The thing is, small talk isn't a personal failing. It's a design problem. If you put two strangers in a featureless room and tell them to get on with it, most people will struggle. Give them something... a shared experience, a reason to laugh, a prompt and the conversation starts itself.


here's our solution to that problem

conversation cards at an in-person dating event which were designed to gamify the experience by giving people fun prompts to speak to people more easily

When you arrive you'll get a conversation card. We know, we know... but hear us out. They're gamified and part of the whole night, not just something to fidget with while you wait for things to start. And the questions aren't the soul-destroying "describe yourself in three words" variety. They're actually interesting. The kind where someone thinks for a second before answering, and then before either of you has noticed, you've been talking for twenty minutes about something completely unexpected. The small talk problem has a solution. It turns out it was just a design problem all along.


2) "I won't know anyone and I'll feel like a spare part"


Walking into a room full of strangers at an in-person dating event is one of those things that sounds fine in theory and feels significantly less fine when you're actually doing it, on edge but trying to look like you're comfortable.


We've tried to remove as much of the awkward friction as possible, starting with the moment you walk in. Someone will show you to your seat.... which sounds minor until you've experienced the alternative, which is standing near the entrance holding a drink and trying to look like you meant to stand there. The tables have labels on them too. Not name cards.

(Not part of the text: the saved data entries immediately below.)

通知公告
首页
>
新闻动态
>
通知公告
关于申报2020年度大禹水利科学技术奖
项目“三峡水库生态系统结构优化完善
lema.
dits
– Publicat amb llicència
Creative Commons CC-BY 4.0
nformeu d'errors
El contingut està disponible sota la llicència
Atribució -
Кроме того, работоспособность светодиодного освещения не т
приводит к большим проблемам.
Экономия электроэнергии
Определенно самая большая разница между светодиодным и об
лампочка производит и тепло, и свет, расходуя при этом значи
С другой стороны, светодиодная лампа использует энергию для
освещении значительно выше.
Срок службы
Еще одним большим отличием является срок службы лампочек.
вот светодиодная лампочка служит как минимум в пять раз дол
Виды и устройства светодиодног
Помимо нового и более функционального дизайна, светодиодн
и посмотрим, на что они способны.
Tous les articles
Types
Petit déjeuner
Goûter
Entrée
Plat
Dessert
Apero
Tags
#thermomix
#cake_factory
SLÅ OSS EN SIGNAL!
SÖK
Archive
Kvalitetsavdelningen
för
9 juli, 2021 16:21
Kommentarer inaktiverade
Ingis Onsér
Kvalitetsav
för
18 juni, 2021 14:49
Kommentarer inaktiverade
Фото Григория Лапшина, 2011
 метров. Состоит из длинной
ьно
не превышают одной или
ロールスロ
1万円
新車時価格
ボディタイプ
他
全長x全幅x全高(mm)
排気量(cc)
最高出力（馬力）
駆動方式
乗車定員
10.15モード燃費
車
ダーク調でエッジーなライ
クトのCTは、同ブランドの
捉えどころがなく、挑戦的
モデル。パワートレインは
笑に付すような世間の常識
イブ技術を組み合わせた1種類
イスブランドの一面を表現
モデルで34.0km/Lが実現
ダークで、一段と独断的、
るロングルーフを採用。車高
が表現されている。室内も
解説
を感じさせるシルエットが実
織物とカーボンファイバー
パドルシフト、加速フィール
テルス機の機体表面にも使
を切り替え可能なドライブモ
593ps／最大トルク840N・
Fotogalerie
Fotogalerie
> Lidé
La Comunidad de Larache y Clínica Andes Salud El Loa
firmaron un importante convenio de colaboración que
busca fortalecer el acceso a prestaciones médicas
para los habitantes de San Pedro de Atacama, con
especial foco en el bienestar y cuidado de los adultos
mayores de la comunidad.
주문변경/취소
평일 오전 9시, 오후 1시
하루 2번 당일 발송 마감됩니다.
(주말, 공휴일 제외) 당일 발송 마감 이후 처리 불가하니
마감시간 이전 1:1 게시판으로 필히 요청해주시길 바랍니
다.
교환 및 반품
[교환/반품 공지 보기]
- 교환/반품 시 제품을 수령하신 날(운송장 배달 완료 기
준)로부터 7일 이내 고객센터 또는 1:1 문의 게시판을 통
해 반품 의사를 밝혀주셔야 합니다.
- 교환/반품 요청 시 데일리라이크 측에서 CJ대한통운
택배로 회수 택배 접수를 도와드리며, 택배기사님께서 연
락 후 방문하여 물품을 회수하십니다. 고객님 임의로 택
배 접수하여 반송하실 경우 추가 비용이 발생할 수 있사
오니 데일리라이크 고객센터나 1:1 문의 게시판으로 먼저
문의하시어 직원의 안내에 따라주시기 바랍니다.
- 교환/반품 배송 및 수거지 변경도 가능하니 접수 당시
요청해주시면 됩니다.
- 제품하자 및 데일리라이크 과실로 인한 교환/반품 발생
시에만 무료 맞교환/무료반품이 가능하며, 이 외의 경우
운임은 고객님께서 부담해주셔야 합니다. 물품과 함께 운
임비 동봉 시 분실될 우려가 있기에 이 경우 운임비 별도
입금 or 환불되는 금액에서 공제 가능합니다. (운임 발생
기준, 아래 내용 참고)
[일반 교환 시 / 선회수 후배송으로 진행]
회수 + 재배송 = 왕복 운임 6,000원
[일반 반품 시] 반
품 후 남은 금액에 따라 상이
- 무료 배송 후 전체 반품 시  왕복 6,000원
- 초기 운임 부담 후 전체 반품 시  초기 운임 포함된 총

More like "sit here if you're a foodie" or "sit here if you never cook and have no intention of starting." Suddenly you're surrounded by people you already have something in common with, and the conversation has somewhere to go before it's even technically started.


here's our solution to THAT problem

a sign on a table at an in-person dating event that says "sit here if you like... being a foodie, cooking and judging people who put ketchup on everything"

London can be a lonely city in a way that's hard to explain to people who don't live here.... surrounded by millions of people and somehow still finding it difficult to meet anyone. The events we run are specifically designed to solve that, not just for people looking for a relationship but for anyone who wants a genuinely good night out with people they wouldn't otherwise have met.


3) "What if I'm just stood on my own all night"


Related to the above, but slightly different. This is less about the arrival and more about the middle bit... the fear that everyone else will somehow magnetically find their people and you'll be the one orbiting the edge of conversations, never quite breaking in.


This is why the group dynamic matters so much. Throughout the night we run team-based games... nothing that requires you to perform or put yourself on the spot, because that's not the point. It's always entirely up to you whether you volunteer or not. But the games create a reason to talk to people you haven't met yet, a shared thing to react to, a moment where someone across the table becomes a teammate rather than a stranger. Teams can earn points toward a big bar tab, which means the stakes are real enough to be fun without being so high that anyone feels pressure.


these people are having fun look at them

a group of people having fun at an in-person dating event

But... what if I have fun but don't actually meet anyone?


This is the one people feel slightly embarrassed to admit, because it sounds like admitting you came specifically to find someone. Which of course you did. That's fine. That's the whole point.


What's also true is that even if you don't meet someone you want to date, you might meet someone you want to be mates with. It happens more than you'd think. In-person dating events, when they're done well, are just rooms full of people who decided to say yes to something slightly outside their comfort zone on a weeknight. That's already quite a good filter.


We're not trying to make dating less weird. Dating is weird. It's awkward and chaotic and occasionally brilliant and we love leaning into the chaos.


People describe our nights as feeling like a chill house party more than a dating event. That's not an accident. It's the whole design.